## Slide 2 Restate Residue Theorem

• f has isolated singularity at $z_0$ and is analytic on the punctured disc 0 < | z- $z_0$| < r
• f has a unique Laurent series representation …
• The residue of f at $z_0$ is represented by Res(f, $z_0$) = $a_1$ the coefficient of $\frac{1}{z - z_0}$

Following slides are to calculate residues at removable singularities and poles (not essential singularities?)

## Slide 3 Residue at Removable singularity $z_0$ is a removable singularity of a Laurent series if there are no negative powers of the terms $(z -z_0)^k$

so $a_1$ = 0

so Res(f, $z_0$) = 0

## Slide 4 Residue at simple pole $f(z) = \frac{a_{-1}}{z-z_0} + a_0 + a_1(z-z_0)^1 + a_2(z-z_0)^2 + ...$ (*)

How to isolate $a_1$? Cross-multiply then take limit as z tends to $z_0$ $(z-z_0)f(z) ={a_{-1}} + a_0(z-z_0)^1 + a_1(z-z_0)^2 + a_2(z-z_0)^3 + ...$ $Res(f, z_0) = \underset{{z \to z_0}}{\lim}(z-z_0)f(z)$

We need to take limit because of the division by $z - z_0$ in the original Laurent series (*)

## Slide 5 Residue at simple pole example

(From previous slide) $Res(f, z_0) = \underset{{z \to z_0}}{\lim}(z-z_0)f(z)$

Consider $f(z) = \frac{1}{z^2 + 1}$ has simple poles at $z_0$= +i, -i $Res(\frac{1}{1+z^2}, i) = \underset{{z \to i}}{\lim}(z-i)\frac{1}{z^2 + 1}$ $= \underset{{z \to i}}{\lim}(z-i)\frac{1}{(z+i) (z-i)} = \underset{{z \to i}}{\lim}\frac{1}{(z+i)} = \frac{1}{2i}$

## Slide 6 Residue at double pole example

Laurent series: $f(z) = ...+ \frac{a_{-2}}{(z-z_0)^2} + \frac{a_{-1}}{z-z_0} + a_0 + a_1(z-z_0)^1 + a_2(z-z_0)^2 + ...$ (*) $z_0$ is double pole when $a_{-2} \neq 0 \textrm{ and } a_{-k} = 0$ for k > 2.

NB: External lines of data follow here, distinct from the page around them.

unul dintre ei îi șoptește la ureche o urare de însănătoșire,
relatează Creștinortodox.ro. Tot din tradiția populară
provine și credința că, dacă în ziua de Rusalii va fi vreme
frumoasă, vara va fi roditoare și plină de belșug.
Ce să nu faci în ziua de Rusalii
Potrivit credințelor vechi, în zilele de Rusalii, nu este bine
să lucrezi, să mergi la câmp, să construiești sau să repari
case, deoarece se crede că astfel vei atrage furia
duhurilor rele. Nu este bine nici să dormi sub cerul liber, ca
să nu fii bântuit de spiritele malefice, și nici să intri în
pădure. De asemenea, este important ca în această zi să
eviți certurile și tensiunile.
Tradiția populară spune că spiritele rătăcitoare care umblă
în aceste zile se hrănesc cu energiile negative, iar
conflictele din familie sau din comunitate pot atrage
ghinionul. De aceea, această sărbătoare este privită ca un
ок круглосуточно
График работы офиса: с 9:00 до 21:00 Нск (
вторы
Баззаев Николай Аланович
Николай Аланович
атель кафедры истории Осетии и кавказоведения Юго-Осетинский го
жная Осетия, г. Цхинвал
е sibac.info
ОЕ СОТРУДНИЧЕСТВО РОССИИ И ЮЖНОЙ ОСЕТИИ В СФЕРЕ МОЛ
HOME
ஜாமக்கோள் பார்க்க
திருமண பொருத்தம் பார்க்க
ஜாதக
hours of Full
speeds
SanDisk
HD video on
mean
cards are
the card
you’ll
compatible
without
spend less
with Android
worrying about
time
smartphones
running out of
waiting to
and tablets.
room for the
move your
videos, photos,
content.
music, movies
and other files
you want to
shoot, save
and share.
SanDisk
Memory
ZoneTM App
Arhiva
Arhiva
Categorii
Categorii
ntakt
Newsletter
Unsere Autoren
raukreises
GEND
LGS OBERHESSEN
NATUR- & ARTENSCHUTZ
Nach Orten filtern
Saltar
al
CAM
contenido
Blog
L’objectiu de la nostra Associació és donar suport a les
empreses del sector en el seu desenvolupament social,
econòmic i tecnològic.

To isolate $a_{-1}$. (i) Multiply by (z –  z_0)^2 and (ii) differentiate (iii) take limit. $f(z) = \frac{a_{-2}}{(z-z_0)^2} + \frac{a_{-1}}{z-z_0} + a_0 + a_1(z-z_0)^1 + a_2(z-z_0)^2 + ...$ $(z-z_0)^2f(z) = {a_{-2}} + {a_{-1}}{(z-z_0)}^1 + a_0(z-z_0)^2 + a_1(z-z_0)^3 + a_2(z-z_0)^4 + ...$ $\frac{d}{dz}(z-z_0)^2f(z) = {a_{-1}} + 2a_0(z-z_0)+ 3a_1(z-z_0)^2 + ...$ $Res(f, z_0) = a_{-1}= \underset{{z \to z_0}}{\lim}\frac{d}{dz} (z-z_0)^2f(z)$

## Slide 7 Residue at double pole example $f(z) = \frac{1}{(z-1)^2(z-3)}$ double pole at z = 1, simple pole at z = 3. $Res(\frac{1}{(z-1)^2(z-3)}, 1) = \underset{{z \to 1}}{\lim}\frac{d}{dz} (z-1)^2\frac{1}{(z-1)^2(z-3)}$ $= \underset{{z \to 1}}{\lim}\frac{d}{dz} \frac{1}{(z-3)}$ $= \underset{{z \to 1}}{\lim} \frac{-1}{(z-3)^2} =-\frac{1}{4}$

## Slide 8 Residue at poles of order n

Use method above: (i) Multiply by (z –  z_0)^n and (ii) differentiate multiple times (iii) take limit.

Giving

Res(f,z_0) = $\frac{1}{(n-1)!}\underset{{z \to z_0}}{\lim}\frac{d^{n-1}}{dz^{n-1}}[(z - z_0)^n f(z)]$

## Slide 9 Residue of “quotient” functions

f(z) = $\frac{g(z)}{h(z)}$

Res(f, $z_0$) = $\frac{g(z_0)}{h\; '(z_0)}$